For this exercise, report every line of the material that includes "each".

*** Raw data ***

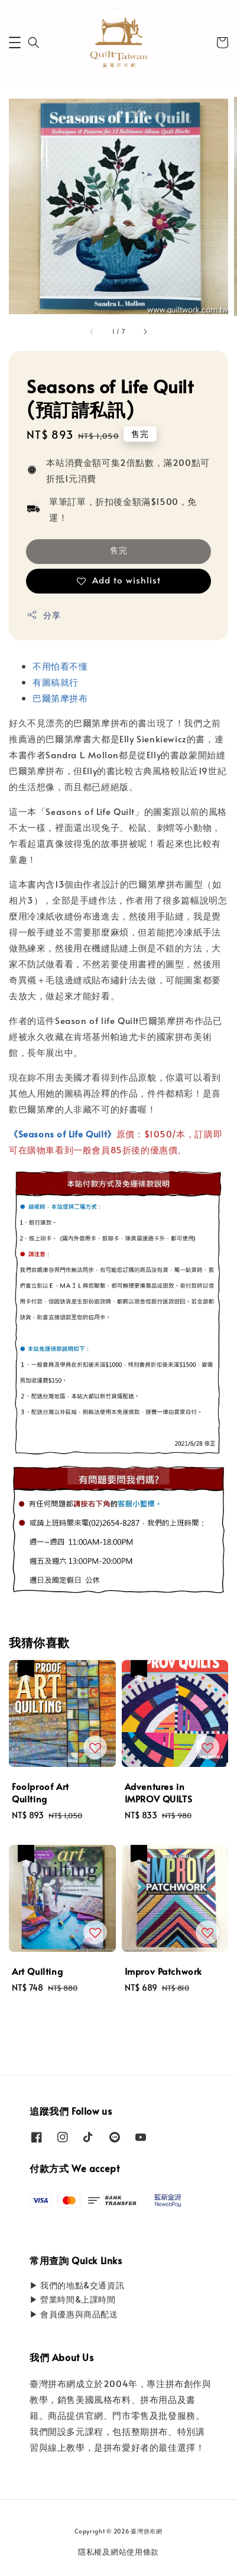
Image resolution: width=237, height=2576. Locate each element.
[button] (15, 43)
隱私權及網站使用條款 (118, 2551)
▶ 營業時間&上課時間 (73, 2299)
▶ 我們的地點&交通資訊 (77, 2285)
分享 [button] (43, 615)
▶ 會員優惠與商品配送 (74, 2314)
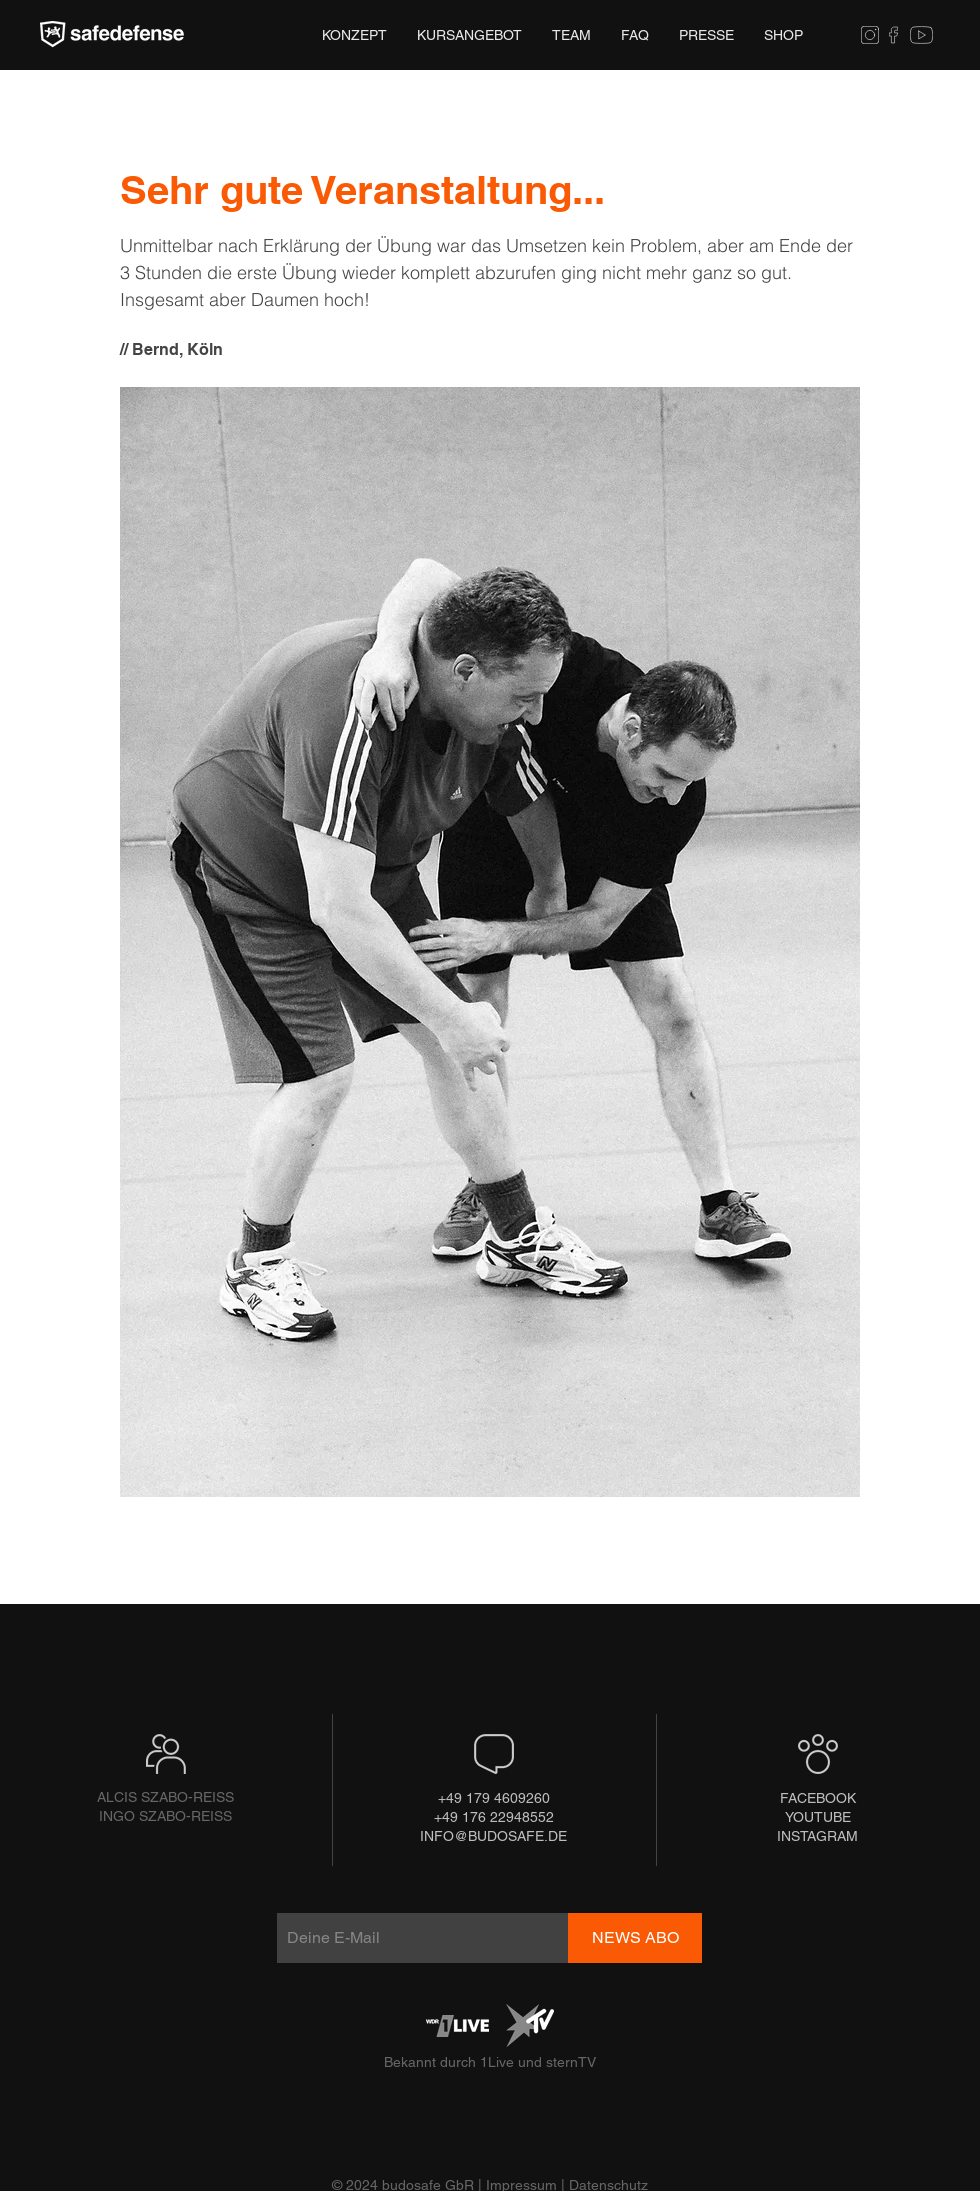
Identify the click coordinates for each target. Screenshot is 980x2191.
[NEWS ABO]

*** End of Raw data ***
*** Raw data ***

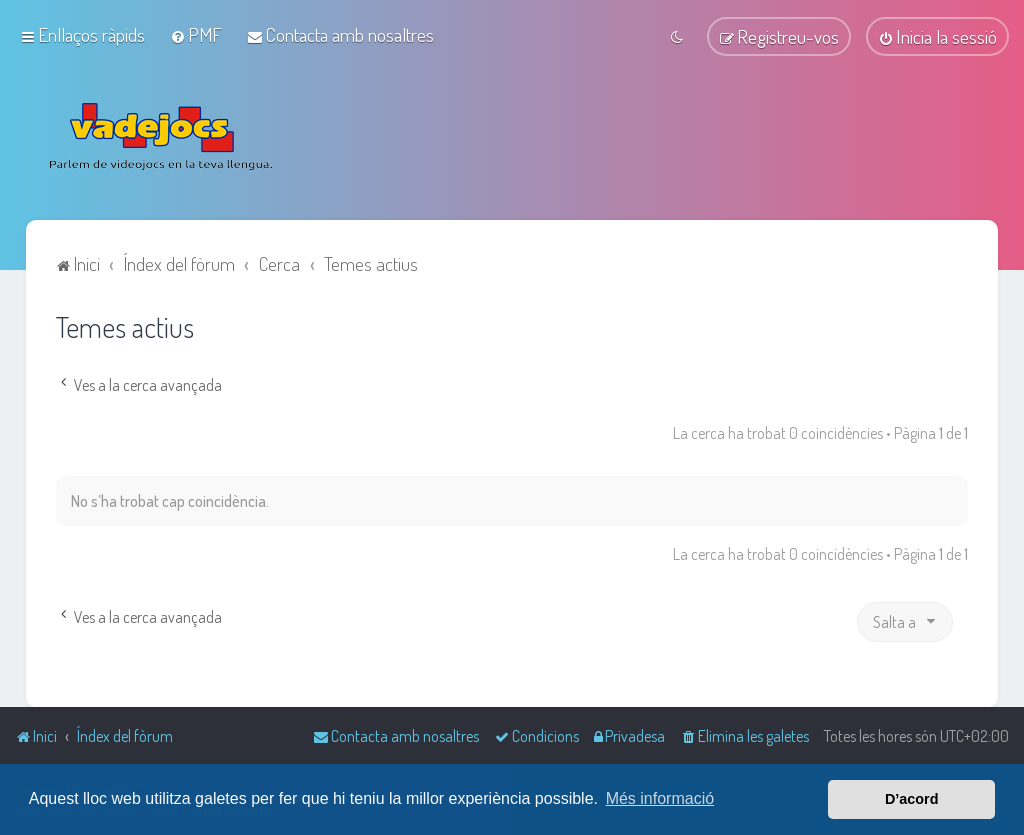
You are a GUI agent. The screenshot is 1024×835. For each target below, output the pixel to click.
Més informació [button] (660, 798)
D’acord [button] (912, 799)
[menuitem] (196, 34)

*** End of Raw data ***

### Exercise output
Image resolution: width=237, height=2576. Locate each element.
Identify the click coordinates for each target. Screenshot is 980x2191.
You are a GUI agent. The screenshot is 1024×835. For each target below, output the pixel to click.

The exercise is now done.